Patty Costello, uma pesquisadora de Idaho, exemplifica a situação. Após anos de sintomas sem diagnóstico, ela descreveu seus problemas ao ChatGPT, que sugeriu a síndrome de ativação de mastócitos (MCAS) como uma possível condição. Após buscar um especialista, Costello recebeu o diagnóstico correto e, com medicação, conseguiu melhorar significativamente sua qualidade de vida.
No entanto, a história de Costello não é a norma. Um estudo recente mostrou que, em testes, usuários sem formação médica conseguiram identificar diagnósticos corretos menos da metade das vezes ao utilizar chatbots. Em alguns casos, isso levou a ansiedades desnecessárias sobre doenças graves, enquanto outros deixaram de investigar problemas de saúde sérios.

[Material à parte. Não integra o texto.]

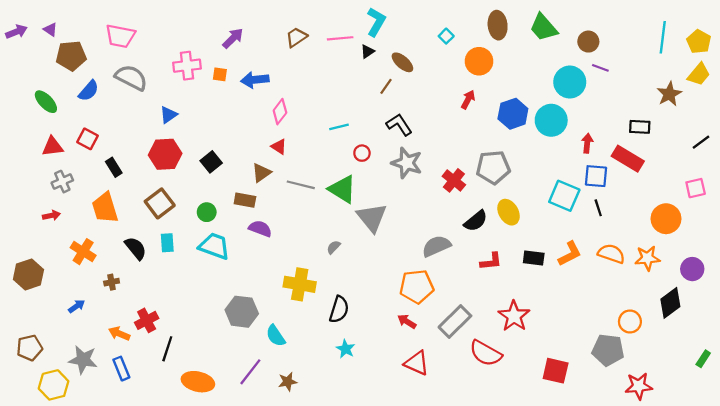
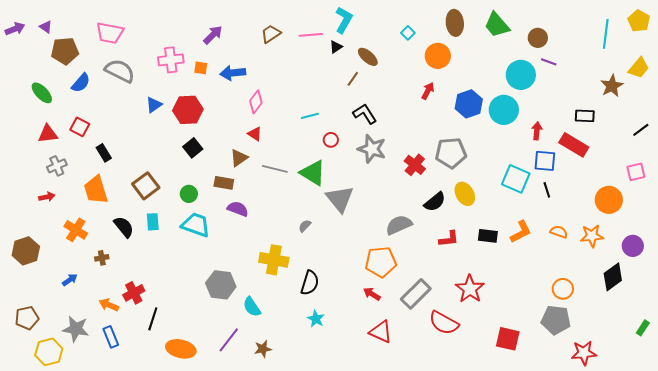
yellow pentagon: (699, 42) -> (639, 21), moved
red hexagon: (165, 154) -> (188, 110), moved
orange semicircle: (611, 254) -> (559, 232), size x0.7
orange circle: (630, 322) -> (563, 289), moved

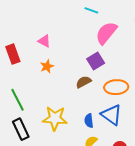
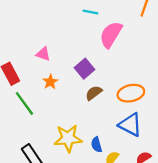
purple square: (96, 61) -> (85, 69), moved
green line: (18, 100) -> (24, 103), moved
blue semicircle: (89, 121) -> (97, 145), moved

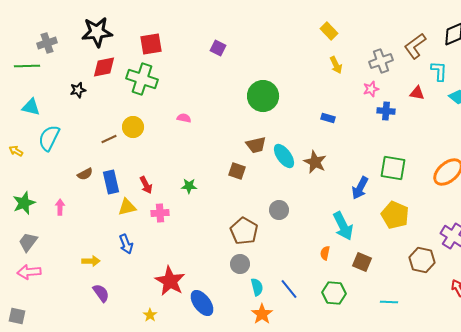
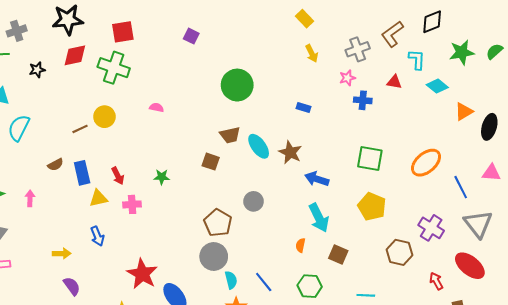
black star: (78, 90) -> (37, 70), moved
blue arrow: (360, 188) -> (317, 179), moved, turned 80
gray circle: (240, 264) -> (214, 256), size x1.4

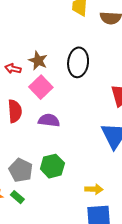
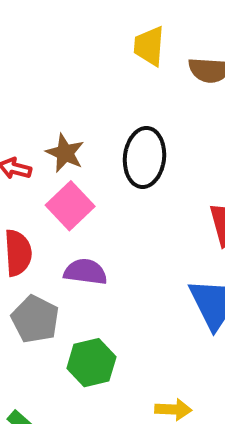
gray pentagon: (21, 170) -> (35, 319), moved

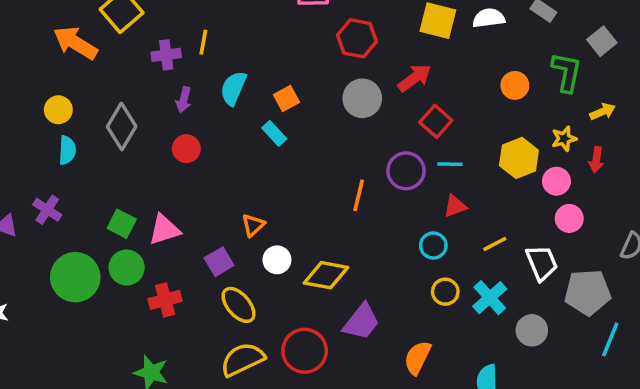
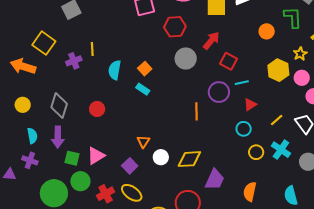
purple arrow: (184, 100) -> (58, 137), moved, size x1.5
cyan semicircle: (67, 150) -> (32, 136), moved
yellow ellipse: (239, 305) -> (132, 193), moved

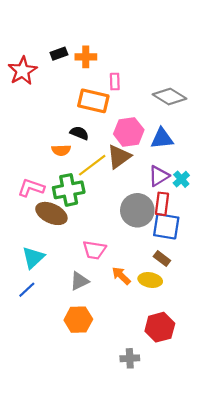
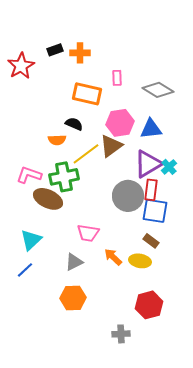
pink rectangle: (115, 82) -> (117, 78), moved
purple triangle: (159, 176) -> (148, 164), size x1.4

Os Desafios da Alfabetização Científica
Essas questões ressaltam a importância da alfabetização científica. Caroline Gamwell, uma fisioterapeuta em Denver, fez uso do ChatGPT para buscar diagnósticos sobre suas dores crônicas. Ao ter conhecimento médico, ela pôde explorar as sugestões geradas pelo chatbot e encontrar um diagnóstico correto, que foi confirmado por um especialista.
Por outro lado, Deborah Holcomb, ex-engenheira elétrica, utiliza chatbots para identificar padrões em sua doença crônica, mas sempre consulta um médico antes de implementar mudanças significativas em seu tratamento. Ela alerta que, embora muitos chatbots utilizem evidências científicas, incorporam também informações incorretas e ideias pseudocientíficas.
Samantha Allen Wright, professora de inglês, igualmente destaca como a inteligência artificial pode errar. Ela usou o ChatGPT para entender melhor suas enxaquecas, mas percebeu que a IA, por vezes, superanalisa informações que podem ser falsas ou imprecisas.